What you should do: Copy each line of the records that holds the string "Canada".

---- Exercise inputs

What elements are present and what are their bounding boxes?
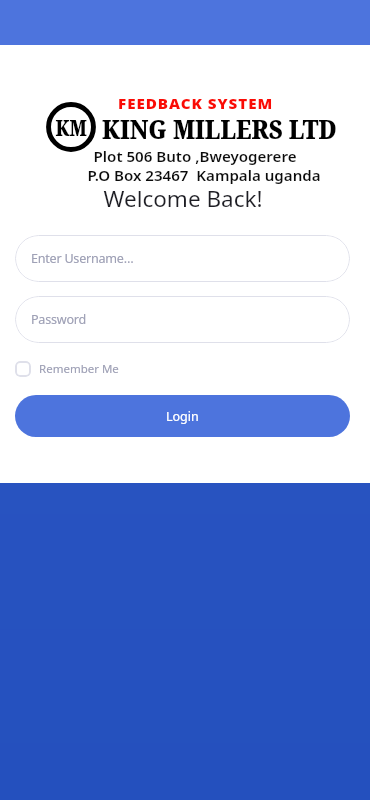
staticText: P.O Box 23467 Kampala uganda xyxy=(19,165,370,186)
button[interactable]: Password xyxy=(15,296,350,343)
staticText: Enter Username… xyxy=(31,250,134,267)
staticText: Login xyxy=(166,408,199,425)
staticText: Welcome Back! xyxy=(0,183,368,214)
staticText: KM xyxy=(56,112,88,142)
staticText: FEEDBACK SYSTEM xyxy=(118,94,274,113)
button[interactable]: Enter Username… xyxy=(15,235,350,282)
staticText: KING MILLERS LTD xyxy=(102,110,337,147)
button[interactable]: Login xyxy=(15,395,350,437)
button[interactable]: Remember Me xyxy=(13,359,119,379)
staticText: Plot 506 Buto ,Bweyogerere xyxy=(10,146,370,167)
staticText: Password xyxy=(31,311,86,328)
staticText: Remember Me xyxy=(39,361,119,377)
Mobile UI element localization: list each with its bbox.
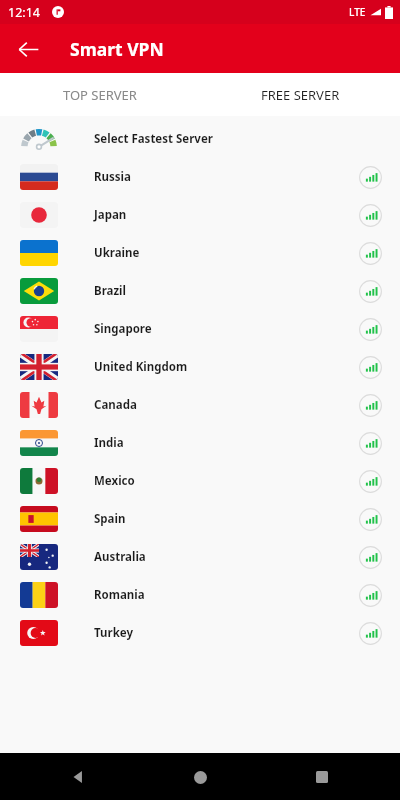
button[interactable]: United Kingdom — [0, 348, 400, 386]
button[interactable]: Back — [8, 29, 48, 69]
button[interactable]: Brazil — [0, 272, 400, 310]
button[interactable]: India — [0, 424, 400, 462]
button[interactable]: Romania — [0, 576, 400, 614]
button[interactable]: Home — [184, 761, 216, 793]
staticText: Singapore — [94, 321, 359, 337]
staticText: Ukraine — [94, 245, 359, 261]
staticText: Spain — [94, 511, 359, 527]
button[interactable]: Spain — [0, 500, 400, 538]
staticText: India — [94, 435, 359, 451]
staticText: Russia — [94, 169, 359, 185]
button[interactable]: Select Fastest Server — [0, 120, 400, 158]
staticText: Select Fastest Server — [94, 131, 359, 147]
staticText: Turkey — [94, 625, 359, 641]
button[interactable]: Canada — [0, 386, 400, 424]
button[interactable]: Australia — [0, 538, 400, 576]
staticText: Romania — [94, 587, 359, 603]
staticText: Japan — [94, 207, 359, 223]
staticText: Australia — [94, 549, 359, 565]
staticText: Mexico — [94, 473, 359, 489]
button[interactable]: Ukraine — [0, 234, 400, 272]
staticText: FREE SERVER — [261, 86, 340, 104]
button[interactable]: Turkey — [0, 614, 400, 652]
staticText: Smart VPN — [70, 37, 164, 61]
button[interactable]: Back — [62, 761, 94, 793]
button[interactable]: Japan — [0, 196, 400, 234]
button[interactable]: Russia — [0, 158, 400, 196]
staticText: 12:14 — [8, 4, 40, 21]
staticText: LTE — [349, 5, 366, 19]
button[interactable]: FREE SERVER — [200, 73, 400, 116]
staticText: TOP SERVER — [63, 86, 137, 104]
button[interactable]: TOP SERVER — [0, 73, 200, 116]
button[interactable]: Mexico — [0, 462, 400, 500]
staticText: United Kingdom — [94, 359, 359, 375]
staticText: Brazil — [94, 283, 359, 299]
button[interactable]: Singapore — [0, 310, 400, 348]
staticText: Canada — [94, 397, 359, 413]
button[interactable]: Recents — [306, 761, 338, 793]
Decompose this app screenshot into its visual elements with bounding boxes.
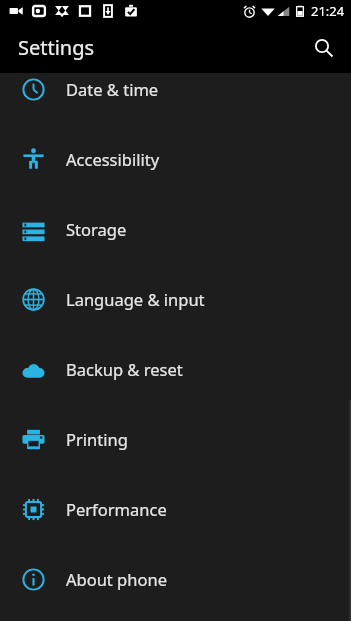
staticText: Date & time [66, 78, 159, 100]
button[interactable]: Accessibility [0, 124, 351, 194]
staticText: Accessibility [66, 148, 160, 170]
button[interactable]: About phone [0, 544, 351, 614]
button[interactable]: Storage [0, 194, 351, 264]
staticText: 21:24 [311, 2, 345, 20]
button[interactable]: Search [306, 30, 342, 66]
button[interactable]: Performance [0, 474, 351, 544]
staticText: Settings [18, 34, 95, 61]
button[interactable]: Date & time [0, 54, 351, 124]
button[interactable]: Backup & reset [0, 334, 351, 404]
staticText: About phone [66, 568, 167, 590]
staticText: Backup & reset [66, 358, 183, 380]
staticText: Performance [66, 498, 167, 520]
button[interactable]: Printing [0, 404, 351, 474]
staticText: Printing [66, 428, 128, 450]
staticText: Language & input [66, 288, 205, 310]
staticText: Storage [66, 218, 127, 240]
button[interactable]: Language & input [0, 264, 351, 334]
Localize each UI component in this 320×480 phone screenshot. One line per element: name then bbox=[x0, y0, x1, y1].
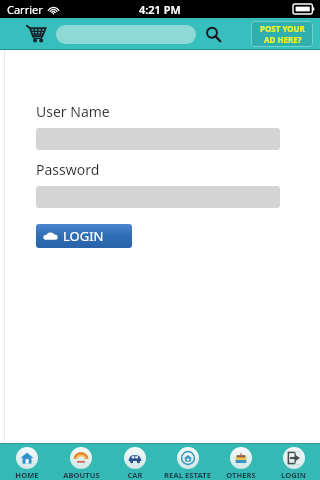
button[interactable]: ABOUTUS bbox=[54, 444, 108, 480]
staticText: LOGIN bbox=[281, 470, 306, 480]
button[interactable]: LOGIN bbox=[267, 444, 320, 480]
button[interactable]: LOGIN bbox=[36, 224, 132, 248]
button[interactable]: Cart bbox=[24, 23, 48, 45]
button[interactable] bbox=[56, 25, 196, 44]
staticText: Carrier bbox=[7, 2, 43, 17]
staticText: REAL ESTATE bbox=[164, 470, 211, 480]
staticText: ABOUTUS bbox=[63, 470, 100, 480]
button[interactable]: REAL ESTATE bbox=[161, 444, 214, 480]
button[interactable]: Search bbox=[202, 23, 224, 45]
staticText: LOGIN bbox=[63, 227, 104, 245]
staticText: AD HERE? bbox=[264, 34, 302, 45]
button[interactable]: HOME bbox=[0, 444, 54, 480]
staticText: HOME bbox=[15, 470, 39, 480]
button[interactable]: POST YOUR bbox=[251, 21, 313, 47]
staticText: Password bbox=[36, 160, 100, 179]
button[interactable]: OTHERS bbox=[214, 444, 267, 480]
staticText: OTHERS bbox=[226, 470, 256, 480]
staticText: 4:21 PM bbox=[139, 2, 181, 17]
staticText: POST YOUR bbox=[260, 23, 305, 34]
staticText: User Name bbox=[36, 102, 110, 121]
button[interactable]: CAR bbox=[108, 444, 161, 480]
staticText: CAR bbox=[127, 470, 143, 480]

--------

Answer:
button[interactable]: Canada — [0, 386, 400, 424]
staticText: Canada — [94, 397, 359, 413]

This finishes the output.